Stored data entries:
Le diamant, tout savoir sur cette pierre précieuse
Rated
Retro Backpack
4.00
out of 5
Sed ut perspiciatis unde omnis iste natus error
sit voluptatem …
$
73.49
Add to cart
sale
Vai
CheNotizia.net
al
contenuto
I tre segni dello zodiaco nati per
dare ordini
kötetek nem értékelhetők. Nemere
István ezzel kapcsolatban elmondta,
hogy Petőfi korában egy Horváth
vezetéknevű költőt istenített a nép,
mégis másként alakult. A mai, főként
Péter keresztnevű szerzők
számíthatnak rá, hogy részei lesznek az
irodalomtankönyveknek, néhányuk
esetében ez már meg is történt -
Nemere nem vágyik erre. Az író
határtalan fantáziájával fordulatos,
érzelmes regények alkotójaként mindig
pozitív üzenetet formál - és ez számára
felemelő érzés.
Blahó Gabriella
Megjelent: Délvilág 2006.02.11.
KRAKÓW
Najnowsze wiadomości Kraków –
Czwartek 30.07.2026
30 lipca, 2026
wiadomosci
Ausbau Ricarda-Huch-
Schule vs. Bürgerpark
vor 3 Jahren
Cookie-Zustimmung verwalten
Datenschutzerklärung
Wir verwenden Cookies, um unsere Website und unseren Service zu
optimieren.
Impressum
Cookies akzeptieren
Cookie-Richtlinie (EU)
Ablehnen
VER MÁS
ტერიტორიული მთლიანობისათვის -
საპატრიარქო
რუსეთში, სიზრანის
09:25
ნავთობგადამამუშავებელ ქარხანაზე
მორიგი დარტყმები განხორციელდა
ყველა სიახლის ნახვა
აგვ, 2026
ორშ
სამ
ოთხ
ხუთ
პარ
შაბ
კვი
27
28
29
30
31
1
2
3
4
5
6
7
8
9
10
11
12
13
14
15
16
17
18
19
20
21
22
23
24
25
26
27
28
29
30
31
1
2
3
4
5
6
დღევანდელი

Exercise instructions: Output these and nothing else: the lines from the one holding "საპატრიარქო" through the final line of the entries above, exactly as they appear.

Response:
საპატრიარქო
რუსეთში, სიზრანის
09:25
ნავთობგადამამუშავებელ ქარხანაზე
მორიგი დარტყმები განხორციელდა
ყველა სიახლის ნახვა
აგვ, 2026
ორშ
სამ
ოთხ
ხუთ
პარ
შაბ
კვი
27
28
29
30
31
1
2
3
4
5
6
7
8
9
10
11
12
13
14
15
16
17
18
19
20
21
22
23
24
25
26
27
28
29
30
31
1
2
3
4
5
6
დღევანდელი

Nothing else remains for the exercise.